After being badly injured on the job, firefighter Vicky Lewis is shunted into what she sees as a dull desk job, but she quickly learns that the Fire Investigation Unit isn’t quite the dead-end job she’d expected.


Vicky Lewis has worked her way up quickly to a job as a crew manager in the London Fire Brigade. She’s following in her father’s footsteps and even though she’s not yet 30 it’s clear that she’s a force to be reckoned with, even in what is still to a large extent seen as a man’s world.

She’s strong and capable, but she’s also got a tendency to be headstrong, and faced with a choice between sticking rigidly to safety protocols and saving a man’s life, Vicky doesn’t hesitate, even if it means ignoring a direct order. She thinks she can get the job done but fires are unpredictable, and although she does get the victim out of the building, the floor beneath her burns through, dropping Vicky into the flames, with burning debris all around her. She survives, but her looks are destroyed and she loses the frontline career she prized so much when her bosses decide that she’s not the sort of poster girl the brigade are looking for, despite her heroism.

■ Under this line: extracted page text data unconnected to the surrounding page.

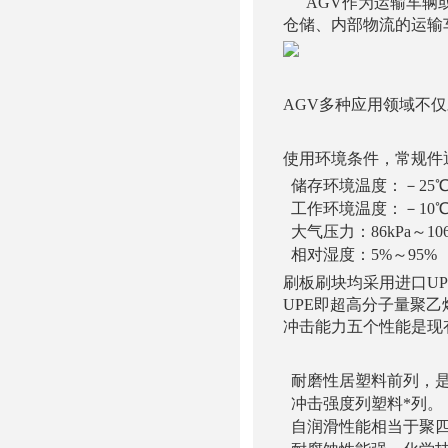
AGV作为运输车辆或
仓储、内部物流的运输
AGV多种应用领域不
使用环境条件，常规件
储存环境温度：－25℃
工作环境温度：－10℃
大气压力：86kPa～106
相对湿度：5%～95%
刷板刷块均采用进口UP
UPE即超高分子量聚
冲击能力五个性能是现
耐磨性居塑料前列，是
冲击强度列塑料*列。
自润滑性能相当于聚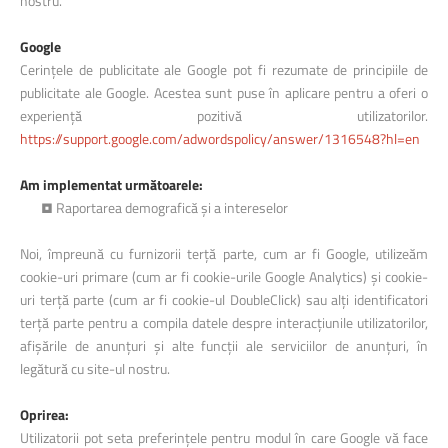
nostru.
Google
Cerințele de publicitate ale Google pot fi rezumate de principiile de
publicitate ale Google. Acestea sunt puse în aplicare pentru a oferi o
experiență pozitivă utilizatorilor.
https://support.google.com/adwordspolicy/answer/1316548?hl=en
Am implementat următoarele:
• Raportarea demografică și a intereselor
Noi, împreună cu furnizorii terță parte, cum ar fi Google, utilizeăm
cookie-uri primare (cum ar fi cookie-urile Google Analytics) și cookie-
uri terță parte (cum ar fi cookie-ul DoubleClick) sau alți identificatori
terță parte pentru a compila datele despre interacțiunile utilizatorilor,
afișările de anunțuri și alte funcții ale serviciilor de anunțuri, în
legătură cu site-ul nostru.
Oprirea:
Utilizatorii pot seta preferințele pentru modul în care Google vă face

Vicky is shunted into what she sees as a desk job with the Fire Investigation Unit, working with Des Farmer, a man widely believed to be counting down the days to retirement, serving his time terrorising junior officers and generally living down to his nickname of the Grouch. She doesn’t want to be there, and the Grouch doesn’t want a new partner, especially not a rookie investigator who he’ll have to babysit. He also doesn’t want anyone getting too close to him or to the off-the-books investigation he’s been running for a while into the fire deaths of a series of women who all share the same characteristics of being young, blonde and pretty.

It’s clear from the outset that Stephen Leather now knows a lot about fires and the fire brigade and he loses no opportunity to put that knowledge on parade. Info dumps come thick and fast, but they were interesting enough to keep me reading, and his usual sharp eye for characterisation comes quickly into play. With a limited cast of main characters to choose from, I found myself playing spot the baddie during the chapters spent in the killer’s point of view. Making the choice isn’t exactly rocket science, even for someone as notoriously bad at working things out as me, but that didn’t detract from my enjoyment of the book, and even though for quite a considerable time, nothing really happens, I was sufficiently immersed in the details for that not to matter.

Leather tells a good story, and The Shout is no exception. The book is billed as a standalone, but I can’t help wondering whether he’ll resist the lure of putting his new knowledge to the test again. If he does, I’ll be back for the ride.